Check every line of the entries for "existing", and copy the lines that hold it.
*** Opening SOURCE INFORMATION ***
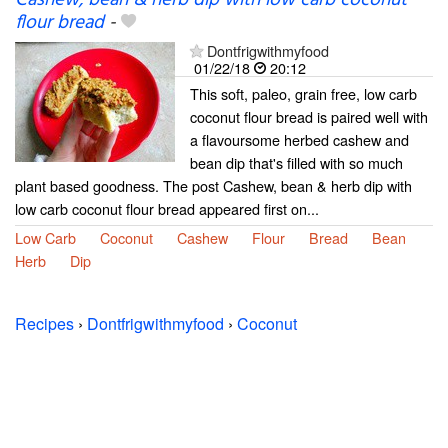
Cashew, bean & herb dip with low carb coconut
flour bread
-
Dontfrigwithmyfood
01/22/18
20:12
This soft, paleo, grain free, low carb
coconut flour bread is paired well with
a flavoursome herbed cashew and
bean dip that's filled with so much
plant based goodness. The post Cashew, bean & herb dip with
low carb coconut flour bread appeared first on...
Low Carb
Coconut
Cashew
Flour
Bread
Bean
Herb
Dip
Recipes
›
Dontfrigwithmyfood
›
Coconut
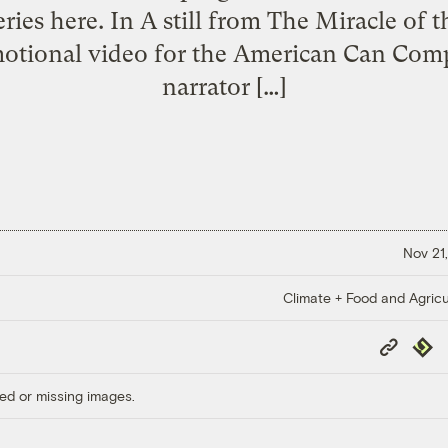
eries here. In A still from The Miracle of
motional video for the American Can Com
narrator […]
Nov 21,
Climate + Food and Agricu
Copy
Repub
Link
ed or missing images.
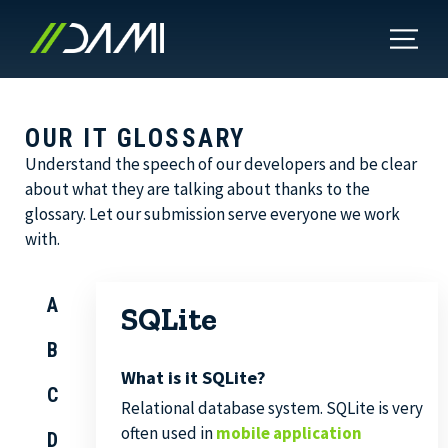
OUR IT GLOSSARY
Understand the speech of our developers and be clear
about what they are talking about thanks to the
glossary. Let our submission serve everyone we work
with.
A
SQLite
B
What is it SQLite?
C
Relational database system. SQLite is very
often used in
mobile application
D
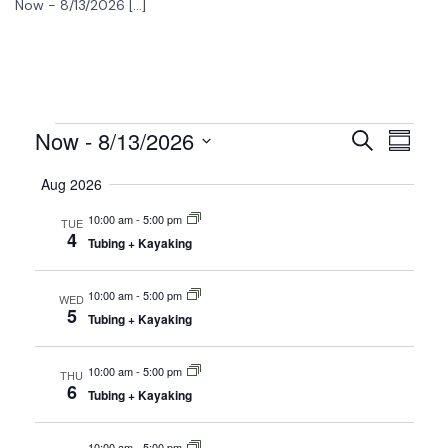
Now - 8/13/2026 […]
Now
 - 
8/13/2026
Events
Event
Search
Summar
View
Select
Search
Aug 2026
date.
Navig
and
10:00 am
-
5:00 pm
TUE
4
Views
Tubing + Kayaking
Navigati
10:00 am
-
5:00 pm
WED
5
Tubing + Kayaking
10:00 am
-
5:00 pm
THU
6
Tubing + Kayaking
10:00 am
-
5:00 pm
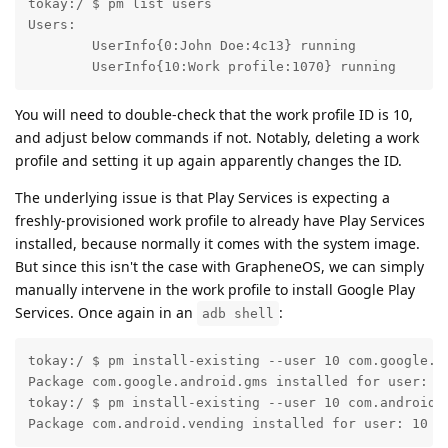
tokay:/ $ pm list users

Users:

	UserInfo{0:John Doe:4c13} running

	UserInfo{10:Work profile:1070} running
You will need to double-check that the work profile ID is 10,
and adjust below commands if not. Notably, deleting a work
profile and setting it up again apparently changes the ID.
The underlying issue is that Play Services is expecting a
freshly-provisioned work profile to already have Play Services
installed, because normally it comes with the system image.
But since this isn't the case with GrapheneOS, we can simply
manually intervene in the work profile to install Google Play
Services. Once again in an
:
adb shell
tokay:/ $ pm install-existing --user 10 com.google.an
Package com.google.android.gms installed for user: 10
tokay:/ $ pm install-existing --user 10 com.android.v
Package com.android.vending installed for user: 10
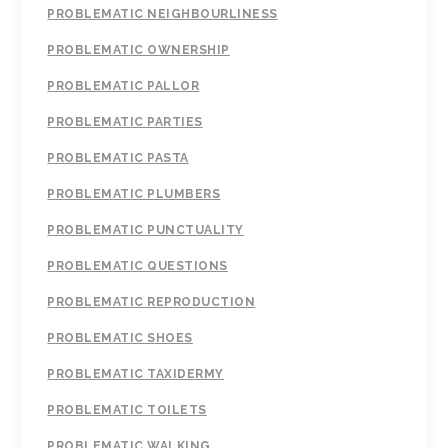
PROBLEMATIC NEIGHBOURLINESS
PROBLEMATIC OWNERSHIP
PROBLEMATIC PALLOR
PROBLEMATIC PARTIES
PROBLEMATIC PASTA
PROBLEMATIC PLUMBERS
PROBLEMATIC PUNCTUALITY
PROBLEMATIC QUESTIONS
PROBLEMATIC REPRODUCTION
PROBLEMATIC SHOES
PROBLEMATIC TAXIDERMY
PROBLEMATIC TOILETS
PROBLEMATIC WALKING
*** Closing SOURCE INFORMATION ***
TASK OUTPUT =
tokay:/ $ pm install-existing --user 10 com.google.an
tokay:/ $ pm install-existing --user 10 com.android.v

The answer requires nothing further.